14. O Yaratan hiç bilmez mi? O, Lâtîf'dir (çok lütuf sahibidir; her şeyin bütün inceliklerini, özelliklerini en iyi bilendir). (Her şeyden) haberlidir.
15. O yeryüzünü sizin yararınıza başeğdirdi (üzerini yaşanacak duruma getirdi). Bunun için yerin engebelerinde gezip dolaşın da, Allah'ın rızkından yeyin. (Yeniden dirilip kalkınca) dönüşünüz ancak O'nadır.
16. Göktekilerin sizi yere göçürüvermesinden emin misiniz ? O takdirde bakarsınız ki, ansızın yer sallanıp çalkalanır.
17. Ve göktekilerin üzerinize taş yağdıran şiddetli bir rüzgâr göndermesinden güvende misiniz? O takdirde tehdîd eden uyarıcının nasıl olduğunu bileceksiniz.
18. And olsun ki, onlardan öncekiler de (hakkı) yalanlamışlardı. Beni tanımamak nasılmış (bir görün) ?
19. Onlar, üzerlerinde diziler halinde kanatlarını açıp kapayarak uçan kuşları görmediler mi ? Onları ancak Rahman (olan Allah) tutar. Şüphesiz ki O, her şeyi görüp bilendir.
20. Yoksa Rahmân'dan başka O'na karşı size yardım eder ordunuz mu var? Kâfirler ancak aldanma ve gaflet içindeler.
21. Yoksa (Allah) rızkını tutup kesecek olursa, kim sizi rızıklandırır? Hayır, onlar bir azgınlık ve nefret içinde inâdla ısrar etmekteler.

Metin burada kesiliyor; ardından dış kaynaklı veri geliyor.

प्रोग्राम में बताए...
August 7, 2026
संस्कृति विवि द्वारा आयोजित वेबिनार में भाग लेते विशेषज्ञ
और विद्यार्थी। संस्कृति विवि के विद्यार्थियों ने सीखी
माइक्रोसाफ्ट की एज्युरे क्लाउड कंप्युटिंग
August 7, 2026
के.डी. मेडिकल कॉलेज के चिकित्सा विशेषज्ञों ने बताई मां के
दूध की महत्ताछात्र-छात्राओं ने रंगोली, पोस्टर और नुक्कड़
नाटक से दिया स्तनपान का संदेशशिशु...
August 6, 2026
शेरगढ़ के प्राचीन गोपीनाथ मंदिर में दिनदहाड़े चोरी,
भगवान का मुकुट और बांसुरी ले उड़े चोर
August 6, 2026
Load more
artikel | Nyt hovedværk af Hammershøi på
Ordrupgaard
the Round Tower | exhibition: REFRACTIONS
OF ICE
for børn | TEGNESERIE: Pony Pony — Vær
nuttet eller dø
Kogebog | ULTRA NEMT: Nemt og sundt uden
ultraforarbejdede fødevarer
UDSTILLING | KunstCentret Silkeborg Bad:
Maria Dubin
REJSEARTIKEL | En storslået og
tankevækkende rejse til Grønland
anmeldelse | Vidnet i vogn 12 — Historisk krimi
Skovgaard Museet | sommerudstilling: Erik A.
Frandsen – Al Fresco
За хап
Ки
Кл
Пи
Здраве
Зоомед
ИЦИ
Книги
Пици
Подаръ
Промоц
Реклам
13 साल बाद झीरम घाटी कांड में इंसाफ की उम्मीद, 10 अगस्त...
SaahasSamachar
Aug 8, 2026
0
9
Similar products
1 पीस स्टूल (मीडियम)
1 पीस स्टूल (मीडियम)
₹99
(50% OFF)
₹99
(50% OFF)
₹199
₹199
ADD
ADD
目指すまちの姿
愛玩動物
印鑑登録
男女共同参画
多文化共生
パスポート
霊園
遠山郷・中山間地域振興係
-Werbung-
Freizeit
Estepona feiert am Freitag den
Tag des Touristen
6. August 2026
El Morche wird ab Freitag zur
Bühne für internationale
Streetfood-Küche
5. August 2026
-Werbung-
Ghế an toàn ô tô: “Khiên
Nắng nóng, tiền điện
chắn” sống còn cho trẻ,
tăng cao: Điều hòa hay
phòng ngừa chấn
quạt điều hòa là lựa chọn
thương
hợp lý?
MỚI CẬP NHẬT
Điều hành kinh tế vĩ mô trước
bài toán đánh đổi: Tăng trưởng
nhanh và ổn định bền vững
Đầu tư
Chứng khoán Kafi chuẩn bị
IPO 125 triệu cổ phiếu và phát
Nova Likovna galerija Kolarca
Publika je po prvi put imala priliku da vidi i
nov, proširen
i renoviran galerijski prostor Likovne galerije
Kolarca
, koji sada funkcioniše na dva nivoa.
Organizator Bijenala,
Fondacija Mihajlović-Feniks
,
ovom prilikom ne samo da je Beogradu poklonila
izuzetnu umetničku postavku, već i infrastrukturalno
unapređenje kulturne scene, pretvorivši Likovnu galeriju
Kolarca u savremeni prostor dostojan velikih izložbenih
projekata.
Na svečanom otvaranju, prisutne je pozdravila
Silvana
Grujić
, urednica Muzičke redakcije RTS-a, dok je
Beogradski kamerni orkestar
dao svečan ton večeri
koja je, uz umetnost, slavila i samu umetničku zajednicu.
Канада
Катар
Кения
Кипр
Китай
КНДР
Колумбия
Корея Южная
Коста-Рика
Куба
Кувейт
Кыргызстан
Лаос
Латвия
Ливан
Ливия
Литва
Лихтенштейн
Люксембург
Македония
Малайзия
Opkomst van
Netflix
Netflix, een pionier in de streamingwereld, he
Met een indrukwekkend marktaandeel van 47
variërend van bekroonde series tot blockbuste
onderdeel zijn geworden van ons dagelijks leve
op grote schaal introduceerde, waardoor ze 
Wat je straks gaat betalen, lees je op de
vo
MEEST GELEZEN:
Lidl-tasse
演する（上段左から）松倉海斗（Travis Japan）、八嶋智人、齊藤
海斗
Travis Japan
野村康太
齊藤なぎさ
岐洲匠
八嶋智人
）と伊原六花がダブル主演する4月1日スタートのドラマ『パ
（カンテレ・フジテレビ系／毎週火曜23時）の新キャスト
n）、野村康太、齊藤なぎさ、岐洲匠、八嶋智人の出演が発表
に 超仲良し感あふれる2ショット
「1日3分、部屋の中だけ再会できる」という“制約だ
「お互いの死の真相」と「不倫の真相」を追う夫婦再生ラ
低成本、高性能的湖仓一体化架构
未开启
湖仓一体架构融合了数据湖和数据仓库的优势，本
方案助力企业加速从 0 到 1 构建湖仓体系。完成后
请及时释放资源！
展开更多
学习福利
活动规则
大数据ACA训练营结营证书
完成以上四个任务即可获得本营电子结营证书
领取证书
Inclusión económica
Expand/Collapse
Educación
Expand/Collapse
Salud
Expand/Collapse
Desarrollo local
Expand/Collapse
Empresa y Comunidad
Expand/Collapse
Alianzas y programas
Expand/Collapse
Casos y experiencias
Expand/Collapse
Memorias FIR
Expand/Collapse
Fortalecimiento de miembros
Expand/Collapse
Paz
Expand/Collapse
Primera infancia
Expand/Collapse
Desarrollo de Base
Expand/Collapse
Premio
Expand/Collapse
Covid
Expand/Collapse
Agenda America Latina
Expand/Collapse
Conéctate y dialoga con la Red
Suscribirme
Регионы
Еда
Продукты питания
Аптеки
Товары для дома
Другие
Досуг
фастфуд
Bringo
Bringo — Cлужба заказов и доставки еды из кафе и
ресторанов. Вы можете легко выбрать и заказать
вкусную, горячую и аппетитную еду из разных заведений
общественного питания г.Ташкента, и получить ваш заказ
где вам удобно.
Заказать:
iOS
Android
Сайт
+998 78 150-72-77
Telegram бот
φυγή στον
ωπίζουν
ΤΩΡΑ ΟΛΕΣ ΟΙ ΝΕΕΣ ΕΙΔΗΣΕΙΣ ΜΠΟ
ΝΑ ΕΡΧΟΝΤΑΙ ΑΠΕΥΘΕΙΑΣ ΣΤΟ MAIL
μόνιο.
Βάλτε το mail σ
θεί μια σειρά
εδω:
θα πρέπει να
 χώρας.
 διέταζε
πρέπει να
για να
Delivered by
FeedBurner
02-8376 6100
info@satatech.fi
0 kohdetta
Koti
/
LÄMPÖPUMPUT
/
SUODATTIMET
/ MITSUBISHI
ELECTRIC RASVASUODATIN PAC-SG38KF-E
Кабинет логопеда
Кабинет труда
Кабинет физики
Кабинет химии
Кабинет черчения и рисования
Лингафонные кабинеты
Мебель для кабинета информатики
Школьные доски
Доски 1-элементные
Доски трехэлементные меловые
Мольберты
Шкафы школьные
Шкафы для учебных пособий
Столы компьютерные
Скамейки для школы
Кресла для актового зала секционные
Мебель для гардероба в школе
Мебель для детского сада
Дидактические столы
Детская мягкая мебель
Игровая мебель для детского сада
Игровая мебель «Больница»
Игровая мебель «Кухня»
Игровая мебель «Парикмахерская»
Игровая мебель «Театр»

22. Yüzükoyun yürüyen mi daha doğru yoldadır, yoksa dümdüz yolda dimdik yürüyen mi ?
23. De ki: Sizi yaratıp varlık alanına getiren, size işiten kulaklar, gören gözler, anlayan gönüller veren O'dur. Ne de az şükredersiniz ?
24. De ki: Sizi üretip yeryüzüne yayan O'dur. Ve siz ancak diriltilip hepiniz 0*nun huzurunda toplanacaksınız.
25. (İnkarcı maddeciler) derler ki: Eğer doğru kimseler iseniz bu vaad (azâb tehdidi) ne zaman ?
26. De ki: Bunun bilgisi ancak Allah katındadır. Ben sadece açık bir uyarıcıyım.